• _What you should do_: How does the data below read from its first line through the line containing "20, 2014, 6:30"? Print those lines exactly.

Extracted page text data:
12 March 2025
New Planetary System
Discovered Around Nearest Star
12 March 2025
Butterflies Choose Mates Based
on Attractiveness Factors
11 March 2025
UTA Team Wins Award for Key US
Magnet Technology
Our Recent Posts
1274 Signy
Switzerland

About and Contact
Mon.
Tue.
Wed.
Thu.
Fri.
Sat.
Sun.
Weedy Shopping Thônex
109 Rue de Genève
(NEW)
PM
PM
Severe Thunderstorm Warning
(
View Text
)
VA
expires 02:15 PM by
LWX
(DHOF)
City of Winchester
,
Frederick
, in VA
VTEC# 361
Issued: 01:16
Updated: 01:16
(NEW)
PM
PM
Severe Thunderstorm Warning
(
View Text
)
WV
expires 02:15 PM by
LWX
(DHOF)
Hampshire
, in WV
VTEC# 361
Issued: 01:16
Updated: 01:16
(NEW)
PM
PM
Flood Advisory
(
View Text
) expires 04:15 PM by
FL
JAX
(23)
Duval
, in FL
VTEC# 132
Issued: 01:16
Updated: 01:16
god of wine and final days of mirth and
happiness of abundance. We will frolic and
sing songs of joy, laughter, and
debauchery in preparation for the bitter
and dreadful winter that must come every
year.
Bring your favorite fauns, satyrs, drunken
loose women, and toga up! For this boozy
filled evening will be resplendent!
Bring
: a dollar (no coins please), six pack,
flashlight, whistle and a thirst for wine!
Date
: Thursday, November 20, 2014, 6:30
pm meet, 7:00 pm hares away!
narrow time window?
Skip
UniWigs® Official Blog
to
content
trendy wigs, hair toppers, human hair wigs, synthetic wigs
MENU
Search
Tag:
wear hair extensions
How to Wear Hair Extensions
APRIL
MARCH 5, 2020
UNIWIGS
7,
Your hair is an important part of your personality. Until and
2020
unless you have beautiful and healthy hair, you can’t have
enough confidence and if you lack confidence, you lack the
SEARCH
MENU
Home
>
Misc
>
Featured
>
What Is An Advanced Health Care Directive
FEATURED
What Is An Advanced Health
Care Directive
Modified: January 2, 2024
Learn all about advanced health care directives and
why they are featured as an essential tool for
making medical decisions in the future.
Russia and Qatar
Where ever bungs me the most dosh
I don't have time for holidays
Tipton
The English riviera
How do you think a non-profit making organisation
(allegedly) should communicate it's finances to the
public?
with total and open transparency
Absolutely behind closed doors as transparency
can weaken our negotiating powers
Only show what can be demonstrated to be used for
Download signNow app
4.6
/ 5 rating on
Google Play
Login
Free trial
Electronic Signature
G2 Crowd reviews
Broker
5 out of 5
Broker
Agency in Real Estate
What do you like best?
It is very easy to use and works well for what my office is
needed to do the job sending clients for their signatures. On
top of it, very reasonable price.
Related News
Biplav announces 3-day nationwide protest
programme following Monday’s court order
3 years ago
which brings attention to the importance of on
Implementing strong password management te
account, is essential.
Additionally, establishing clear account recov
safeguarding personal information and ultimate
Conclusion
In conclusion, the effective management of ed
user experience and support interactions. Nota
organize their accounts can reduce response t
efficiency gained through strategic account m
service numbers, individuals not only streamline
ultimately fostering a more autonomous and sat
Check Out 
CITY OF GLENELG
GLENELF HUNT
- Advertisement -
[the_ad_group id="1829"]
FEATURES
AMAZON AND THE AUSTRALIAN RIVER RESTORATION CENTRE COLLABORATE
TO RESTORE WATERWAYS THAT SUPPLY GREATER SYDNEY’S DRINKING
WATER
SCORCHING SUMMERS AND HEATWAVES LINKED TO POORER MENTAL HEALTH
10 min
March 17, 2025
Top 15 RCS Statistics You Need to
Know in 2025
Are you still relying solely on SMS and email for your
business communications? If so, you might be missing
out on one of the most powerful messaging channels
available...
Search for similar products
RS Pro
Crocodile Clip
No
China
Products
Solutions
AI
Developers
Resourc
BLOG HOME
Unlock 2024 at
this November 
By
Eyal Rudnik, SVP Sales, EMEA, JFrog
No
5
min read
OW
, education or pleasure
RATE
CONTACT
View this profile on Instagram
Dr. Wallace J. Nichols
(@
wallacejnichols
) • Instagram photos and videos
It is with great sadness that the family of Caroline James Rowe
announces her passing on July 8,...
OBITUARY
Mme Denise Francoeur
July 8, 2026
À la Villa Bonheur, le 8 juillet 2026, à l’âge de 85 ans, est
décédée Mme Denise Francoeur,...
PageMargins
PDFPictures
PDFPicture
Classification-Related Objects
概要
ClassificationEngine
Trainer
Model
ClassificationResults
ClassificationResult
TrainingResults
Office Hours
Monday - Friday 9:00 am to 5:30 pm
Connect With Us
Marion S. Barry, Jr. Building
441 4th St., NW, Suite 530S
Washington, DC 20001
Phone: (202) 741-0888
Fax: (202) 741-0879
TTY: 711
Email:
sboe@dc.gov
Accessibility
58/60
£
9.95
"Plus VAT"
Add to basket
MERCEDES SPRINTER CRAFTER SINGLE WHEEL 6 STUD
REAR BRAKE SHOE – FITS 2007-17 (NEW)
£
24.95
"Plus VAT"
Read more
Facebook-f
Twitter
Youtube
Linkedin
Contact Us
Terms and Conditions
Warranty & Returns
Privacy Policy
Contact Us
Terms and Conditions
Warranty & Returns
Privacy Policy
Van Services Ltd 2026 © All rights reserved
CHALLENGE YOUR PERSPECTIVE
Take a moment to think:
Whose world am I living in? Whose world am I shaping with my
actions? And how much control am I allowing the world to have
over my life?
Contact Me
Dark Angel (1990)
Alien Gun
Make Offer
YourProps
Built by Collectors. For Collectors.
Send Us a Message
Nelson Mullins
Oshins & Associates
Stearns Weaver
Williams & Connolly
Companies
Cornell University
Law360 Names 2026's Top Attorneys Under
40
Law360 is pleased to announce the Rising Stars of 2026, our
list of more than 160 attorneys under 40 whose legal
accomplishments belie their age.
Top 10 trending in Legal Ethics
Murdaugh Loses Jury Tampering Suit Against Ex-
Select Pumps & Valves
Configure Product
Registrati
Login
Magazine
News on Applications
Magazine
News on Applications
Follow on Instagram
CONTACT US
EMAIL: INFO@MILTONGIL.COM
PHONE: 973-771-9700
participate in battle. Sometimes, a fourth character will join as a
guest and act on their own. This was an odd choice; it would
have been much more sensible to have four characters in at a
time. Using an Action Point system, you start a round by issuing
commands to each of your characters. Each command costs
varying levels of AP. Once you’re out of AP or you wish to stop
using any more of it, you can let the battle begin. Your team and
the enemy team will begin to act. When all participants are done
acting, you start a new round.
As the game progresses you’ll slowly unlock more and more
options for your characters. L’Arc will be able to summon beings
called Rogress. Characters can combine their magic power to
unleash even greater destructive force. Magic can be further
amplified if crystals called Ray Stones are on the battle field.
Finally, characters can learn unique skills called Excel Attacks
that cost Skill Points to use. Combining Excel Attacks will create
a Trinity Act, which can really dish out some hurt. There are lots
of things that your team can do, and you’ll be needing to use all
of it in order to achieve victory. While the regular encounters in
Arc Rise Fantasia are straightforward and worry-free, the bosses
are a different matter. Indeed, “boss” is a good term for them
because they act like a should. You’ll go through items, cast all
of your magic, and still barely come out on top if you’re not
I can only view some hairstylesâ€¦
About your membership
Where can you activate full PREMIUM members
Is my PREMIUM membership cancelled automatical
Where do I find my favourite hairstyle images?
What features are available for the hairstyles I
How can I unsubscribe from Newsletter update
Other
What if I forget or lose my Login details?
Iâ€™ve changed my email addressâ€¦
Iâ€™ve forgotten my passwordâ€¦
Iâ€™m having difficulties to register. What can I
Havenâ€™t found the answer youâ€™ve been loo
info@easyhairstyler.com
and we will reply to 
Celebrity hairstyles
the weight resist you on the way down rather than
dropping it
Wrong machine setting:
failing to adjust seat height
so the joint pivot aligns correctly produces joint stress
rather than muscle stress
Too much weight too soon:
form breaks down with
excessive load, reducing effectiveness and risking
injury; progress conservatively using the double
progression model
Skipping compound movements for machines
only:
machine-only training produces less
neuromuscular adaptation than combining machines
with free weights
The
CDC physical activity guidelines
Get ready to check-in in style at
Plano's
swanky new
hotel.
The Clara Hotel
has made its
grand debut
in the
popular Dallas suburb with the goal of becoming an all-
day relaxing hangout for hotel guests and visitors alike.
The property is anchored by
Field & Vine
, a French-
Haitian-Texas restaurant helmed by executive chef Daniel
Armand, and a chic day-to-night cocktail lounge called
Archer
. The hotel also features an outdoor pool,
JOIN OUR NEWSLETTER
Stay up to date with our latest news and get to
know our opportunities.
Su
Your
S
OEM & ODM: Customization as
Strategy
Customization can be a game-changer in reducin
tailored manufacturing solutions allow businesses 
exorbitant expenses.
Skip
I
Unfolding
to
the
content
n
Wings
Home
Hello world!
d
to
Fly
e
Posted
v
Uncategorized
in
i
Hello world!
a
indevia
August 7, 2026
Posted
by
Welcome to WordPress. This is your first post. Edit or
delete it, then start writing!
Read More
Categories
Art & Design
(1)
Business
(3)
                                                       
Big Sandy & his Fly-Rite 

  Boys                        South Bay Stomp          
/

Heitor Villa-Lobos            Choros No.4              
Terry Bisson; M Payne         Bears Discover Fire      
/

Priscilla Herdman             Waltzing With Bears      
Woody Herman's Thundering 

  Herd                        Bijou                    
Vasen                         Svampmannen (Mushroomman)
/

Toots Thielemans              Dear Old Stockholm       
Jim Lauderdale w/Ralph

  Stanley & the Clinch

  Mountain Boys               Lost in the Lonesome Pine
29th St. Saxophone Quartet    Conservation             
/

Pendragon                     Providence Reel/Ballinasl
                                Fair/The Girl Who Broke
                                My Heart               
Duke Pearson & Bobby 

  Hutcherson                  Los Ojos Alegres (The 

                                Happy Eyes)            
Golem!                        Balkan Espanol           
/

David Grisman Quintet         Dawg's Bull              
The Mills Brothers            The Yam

• _Written answer_:
12 March 2025
New Planetary System
Discovered Around Nearest Star
12 March 2025
Butterflies Choose Mates Based
on Attractiveness Factors
11 March 2025
UTA Team Wins Award for Key US
Magnet Technology
Our Recent Posts
1274 Signy
Switzerland

About and Contact
Mon.
Tue.
Wed.
Thu.
Fri.
Sat.
Sun.
Weedy Shopping Thônex
109 Rue de Genève
(NEW)
PM
PM
Severe Thunderstorm Warning
(
View Text
)
VA
expires 02:15 PM by
LWX
(DHOF)
City of Winchester
,
Frederick
, in VA
VTEC# 361
Issued: 01:16
Updated: 01:16
(NEW)
PM
PM
Severe Thunderstorm Warning
(
View Text
)
WV
expires 02:15 PM by
LWX
(DHOF)
Hampshire
, in WV
VTEC# 361
Issued: 01:16
Updated: 01:16
(NEW)
PM
PM
Flood Advisory
(
View Text
) expires 04:15 PM by
FL
JAX
(23)
Duval
, in FL
VTEC# 132
Issued: 01:16
Updated: 01:16
god of wine and final days of mirth and
happiness of abundance. We will frolic and
sing songs of joy, laughter, and
debauchery in preparation for the bitter
and dreadful winter that must come every
year.
Bring your favorite fauns, satyrs, drunken
loose women, and toga up! For this boozy
filled evening will be resplendent!
Bring
: a dollar (no coins please), six pack,
flashlight, whistle and a thirst for wine!
Date
: Thursday, November 20, 2014, 6:30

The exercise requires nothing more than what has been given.